Attorney General Eric Holder (Larry Downing/Reuters)
While Florida's voter purge, and the Department of Justice's intervention in it has dominated the news this week, there have been other developments in the War on Voting and in the fight against it.
Highlighting that fight is the Congressional Black Caucus, which has teamed up with African-American ministers in an interfaith summit that included "panels on the state of voting rights, protecting a church's tax exempt status and energizing constituents and congregants to vote." The summit was organized to inform and strategize in response to the plethora of new, discriminatory voter suppression laws.
“We will have attorneys there who are well-equipped to provide the guidance to the clergy members,” said Rep. Emanuel Cleaver, D-Mo., the Congressional Black Caucus chair and a United Methodist pastor. “They will understand, before they leave, about some of the new laws in certain states designed – as we interpret them – to reduce the turnout. The day is over when they could just stand in the pulpit and say ‘Go vote. It’s your duty.’ They’ve got to now be equipped with some sophisticated information to help inspire a turnout and protect parishioners from some of the schemes that are out there.”
They also had Attorney General Eric Holder, who gave the
keynote address.
Our efforts honor the generations who have taken extraordinary risks, and willingly confronted hatred, bias, and ignorance—as well as billy clubs and fire hoses, bullets and bombs—to ensure that their children, and all citizens, would have the chance to participate in the work of their government. And our efforts reflect the fact that the right to vote is not only the cornerstone of our system of government, it is—and always has been—the lifeblood of our democracy. In fact, no force has proved more powerful—or more integral to the success of the great American experiment—than efforts to expand the franchise.
Despite this history, and despite our nation’s long tradition of extending voting rights—to non-property owners and women, to people of color and Native Americans, and to younger Americans—today, a growing number of our fellow citizens are worried about the same disparities, divisions, and problems that—nearly five decades ago—so many fought to address. In my travels across this country, I’ve heard a consistent drumbeat of concern from citizens, who—often for the first time in their lives—now have reason to believe that we are failing to live up to one of our nation’s most noble ideals; and that some of the achievements that defined the civil rights movement now hang in the balance.
[Y]ou have a critical responsibility to help identify and implement the most effective ways to safeguard the “most basic” of all American rights. You have a thoughtful voice to add to discussions about voting access—what the struggle for freedom has long been about ensuring: the opportunity for citizens to voice their opinions, and—through the casting of their ballots—to signal their priorities and shape their own futures. Since its earliest days, the American people have worked and fought for such a system. And, now, with each of us—this fight goes on. The progress we hold dear is in our hands. And the democracy we hold sacred is our responsibility to carry forward.

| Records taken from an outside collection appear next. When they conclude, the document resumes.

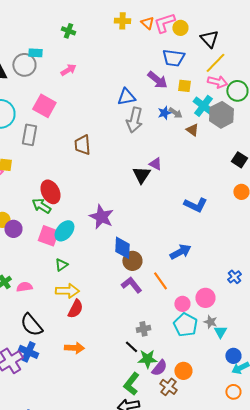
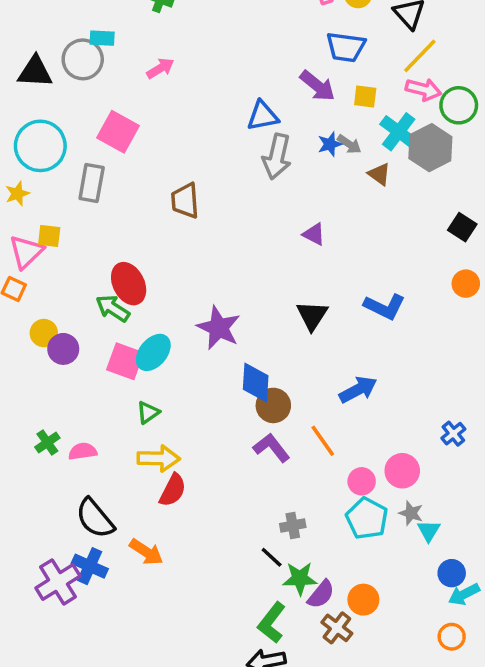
black triangle: (141, 175) -> (312, 315), moved
orange arrow: (74, 348) -> (146, 552), moved, turned 30

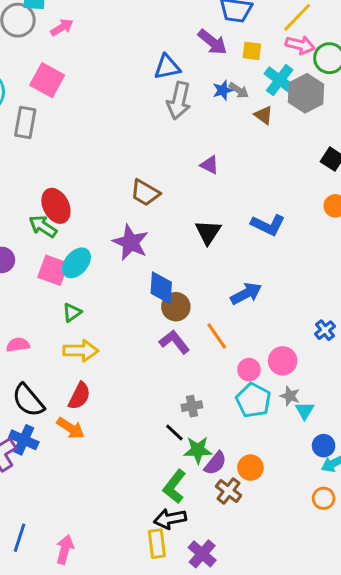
pink arrow: (160, 68) -> (62, 27), moved
brown trapezoid: (185, 201) -> (145, 193), moved, turned -56
red semicircle: (173, 490) -> (79, 396), moved

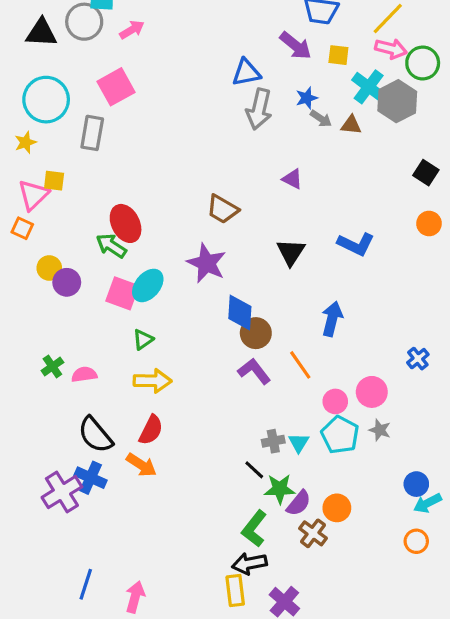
pink square: (47, 80) -> (116, 87), turned 32
gray arrow: (239, 90) -> (321, 119), moved
brown triangle: (264, 115) -> (351, 125), turned -30
blue arrow: (246, 294) -> (332, 319), turned -48
cyan triangle: (305, 411) -> (299, 443), moved

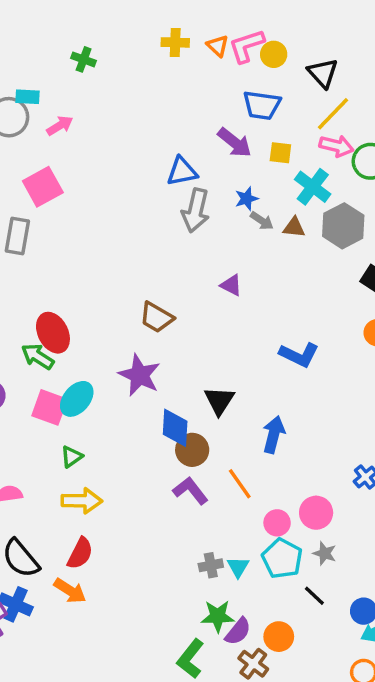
gray hexagon: (397, 101) -> (343, 226), moved
black triangle: (291, 252) -> (219, 401), moved
black line: (254, 470) -> (314, 596), moved

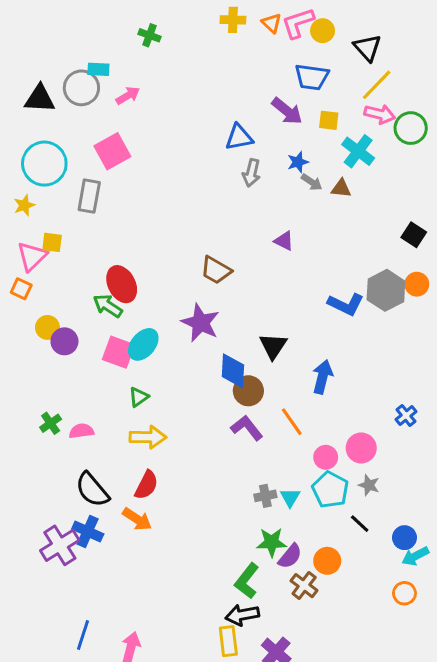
gray arrow: (196, 210) -> (251, 173), size x0.7
gray hexagon: (343, 226) -> (386, 290), moved

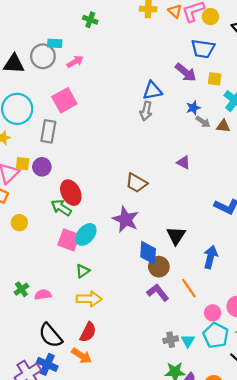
gray arrow: (251, 173) -> (146, 111), moved
purple circle: (64, 341) -> (42, 167), moved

AG Holder followed through on those sentiments this week, when his department intervened to stop Florida from taking the vote away from potentially thousands of citizens. It's obviously going to be a long fight.

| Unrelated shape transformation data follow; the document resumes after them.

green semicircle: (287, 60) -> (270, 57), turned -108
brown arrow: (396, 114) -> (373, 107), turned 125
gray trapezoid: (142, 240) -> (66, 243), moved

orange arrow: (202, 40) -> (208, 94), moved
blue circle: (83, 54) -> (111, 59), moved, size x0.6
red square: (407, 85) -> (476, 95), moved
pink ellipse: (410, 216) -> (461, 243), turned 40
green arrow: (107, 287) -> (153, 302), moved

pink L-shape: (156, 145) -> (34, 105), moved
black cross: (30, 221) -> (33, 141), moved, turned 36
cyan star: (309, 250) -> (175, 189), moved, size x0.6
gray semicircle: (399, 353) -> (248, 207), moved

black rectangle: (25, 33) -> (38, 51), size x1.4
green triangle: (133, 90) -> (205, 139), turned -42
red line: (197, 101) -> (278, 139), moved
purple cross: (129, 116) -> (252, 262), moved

For more of the week's news, make the jump below the fold.
In other news:
- Justice continues in Maryland where the political consultant behind a black voter suppression effort in the 2010 election for governor was ordered to pay $1 million.

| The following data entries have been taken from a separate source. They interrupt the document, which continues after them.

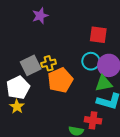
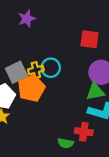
cyan circle: (91, 61) -> (51, 68), moved
orange pentagon: (60, 80) -> (31, 88), moved

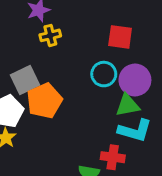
cyan circle: (51, 68) -> (104, 74), moved
yellow cross: (36, 70) -> (50, 35), moved

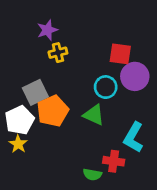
purple circle: (135, 80) -> (135, 76), moved
green triangle: (128, 105) -> (94, 115), moved, turned 35
cyan L-shape: (135, 130) -> (133, 137), turned 104

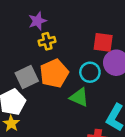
orange pentagon: (53, 111) -> (54, 73), moved

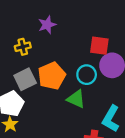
purple star: (37, 21) -> (47, 25), moved
yellow cross: (47, 41) -> (23, 47), moved

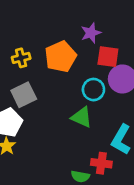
purple star: (47, 25) -> (91, 33), moved
orange pentagon: (52, 76) -> (61, 57), moved

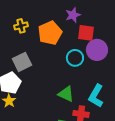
yellow cross: (21, 58) -> (21, 26), moved
green triangle: (82, 117) -> (66, 94), moved

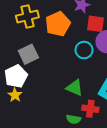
yellow cross: (21, 26) -> (27, 16), size x1.5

"Voter suppression in Maryland will not be tolerated," Attorney General Douglas F. Gansler said in a statement. "The court's opinion and damages award will hopefully make political consultants think twice before using these types of illegal dirty tricks again."
It probably won't stop Republicans from illegal efforts to suppress the vote, but it's still good to see justice done.
- In California, the Department of Justice and the state came to an agreement to "ensure that military service-members, their family members and U.S. citizens living overseas have the opportunity to participate fully in California’s June 5, 2012, federal primary election." The beleaguered state had failed to send absentee ballots overseas in time for the primary. With this agreement, those voters will have the chance to cast their primary ballots.
- Last week in Pennsylvania, Gov. Tom Corbett is made it ever so slightly easier to get a state photo identification card. Now Pennsylvanians won't have to come up with their birth certificate, as long as the state can verify the birth record. The wrinkle in this? You had to be born in Pennsylvania to benefit from the "easier" system.
Instead of having to locate their original birth certificates or pay $10 to apply for an official copy, would-be voters who were born in Pennsylvania will now be able to ask PennDot to verify their birth from state health records, without paying a fee to buy a new birth certificate.
But the procedure helps only people born in Pennsylvania, not citizens born in other states or in other countries.
Plus, it will require an extra trip to one of PennDOT's driver's license centers to pick up a nondriver identification card, once the voter's birth is authenticated.
The new voter ID law has been challenged by the ACLU, and the hearing scheduled to begin July 25.